DATASET

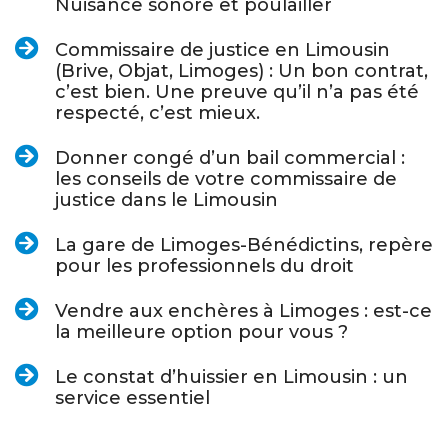
Nuisance sonore et poulailler
Commissaire de justice en Limousin
(Brive, Objat, Limoges) : Un bon contrat,
c’est bien. Une preuve qu’il n’a pas été
respecté, c’est mieux.
Donner congé d’un bail commercial :
les conseils de votre commissaire de
justice dans le Limousin
La gare de Limoges-Bénédictins, repère
pour les professionnels du droit
Vendre aux enchères à Limoges : est-ce
la meilleure option pour vous ?
Le constat d’huissier en Limousin : un
service essentiel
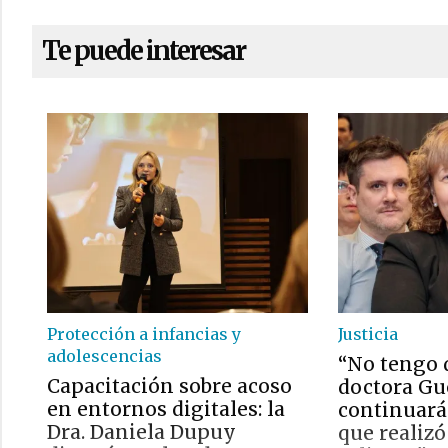
Te puede interesar
Protección a infancias y
Justicia
adolescencias
“No tengo 
Capacitación sobre acoso
doctora Gu
en entornos digitales: la
continuará 
Dra. Daniela Dupuy
que realizó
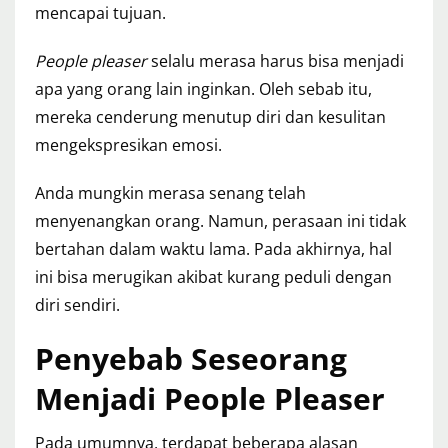
mencapai tujuan.
People pleaser
selalu merasa harus bisa menjadi
apa yang orang lain inginkan. Oleh sebab itu,
mereka cenderung menutup diri dan kesulitan
mengekspresikan emosi.
Anda mungkin merasa senang telah
menyenangkan orang. Namun, perasaan ini tidak
bertahan dalam waktu lama. Pada akhirnya, hal
ini bisa merugikan akibat kurang peduli dengan
diri sendiri.
Penyebab Seseorang
Menjadi People Pleaser
Pada umumnya, terdapat beberapa alasan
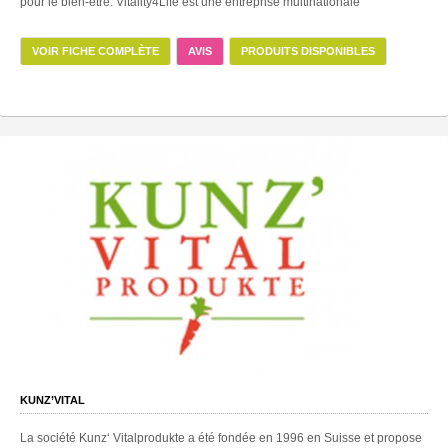
pour le bien-être. Vitality4Life est une entreprise multinationale
VOIR FICHE COMPLÈTE
AVIS
PRODUITS DISPONIBLES
KUNZ’VITAL
La société Kunz‘ Vitalprodukte a été fondée en 1996 en Suisse et propose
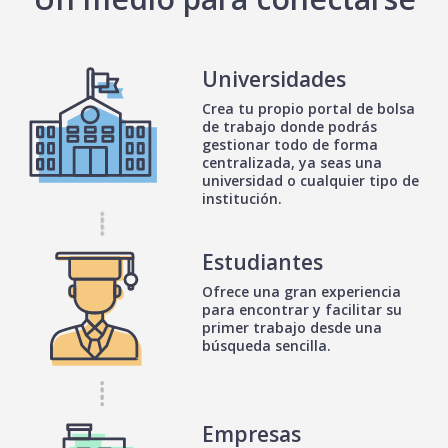
Universidades
Crea tu propio portal de bolsa
de trabajo donde podrás
gestionar todo de forma
centralizada, ya seas una
universidad o cualquier tipo de
institución.
Estudiantes
Ofrece una gran experiencia
para encontrar y facilitar su
primer trabajo desde una
búsqueda sencilla.
Empresas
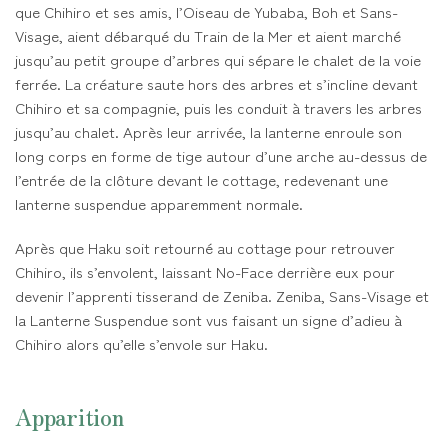
que Chihiro et ses amis, l’Oiseau de Yubaba, Boh et Sans-
Visage, aient débarqué du Train de la Mer et aient marché
jusqu’au petit groupe d’arbres qui sépare le chalet de la voie
ferrée. La créature saute hors des arbres et s’incline devant
Chihiro et sa compagnie, puis les conduit à travers les arbres
jusqu’au chalet. Après leur arrivée, la lanterne enroule son
long corps en forme de tige autour d’une arche au-dessus de
l’entrée de la clôture devant le cottage, redevenant une
lanterne suspendue apparemment normale.
Après que Haku soit retourné au cottage pour retrouver
Chihiro, ils s’envolent, laissant No-Face derrière eux pour
devenir l’apprenti tisserand de Zeniba. Zeniba, Sans-Visage et
la Lanterne Suspendue sont vus faisant un signe d’adieu à
Chihiro alors qu’elle s’envole sur Haku.
Apparition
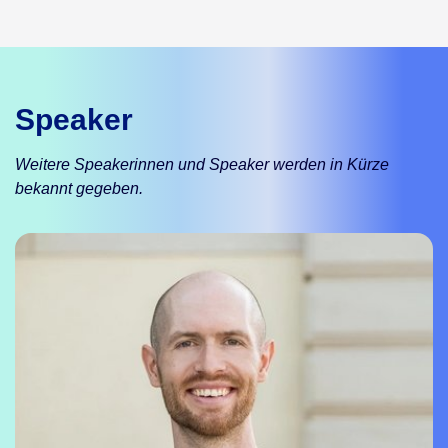
Speaker
Weitere Speakerinnen und Speaker werden in Kürze
bekannt gegeben.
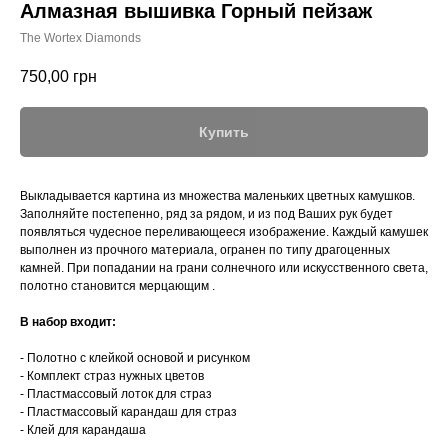
Алмазная вышивка Горный пейзаж
The Wortex Diamonds
750,00
грн
Купить
Выкладывается картина из множества маленьких цветных камушков.
Заполняйте постепенно, ряд за рядом, и из под Ваших рук будет
появляться чудесное переливающееся изображение. Каждый камушек
выполнен из прочного материала, огранен по типу драгоценных
камней. При попадании на грани солнечного или искусственного света,
полотно становится мерцающим .
В набор входит:
- Полотно с клейкой основой и рисунком
- Комплект страз нужных цветов
- Пластмассовый лоток для страз
- Пластмассовый карандаш для страз
- Клей для карандаша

WORK TO BE COMPLETED
Copy out, from the records above, every line that holds the string "pour".

EXERCISE RESULT
pour les professionnels du droit
la meilleure option pour vous ?
pour le bien-être. Vitality4Life est une entreprise multinationale
Après que Haku soit retourné au cottage pour retrouver
Chihiro, ils s’envolent, laissant No-Face derrière eux pour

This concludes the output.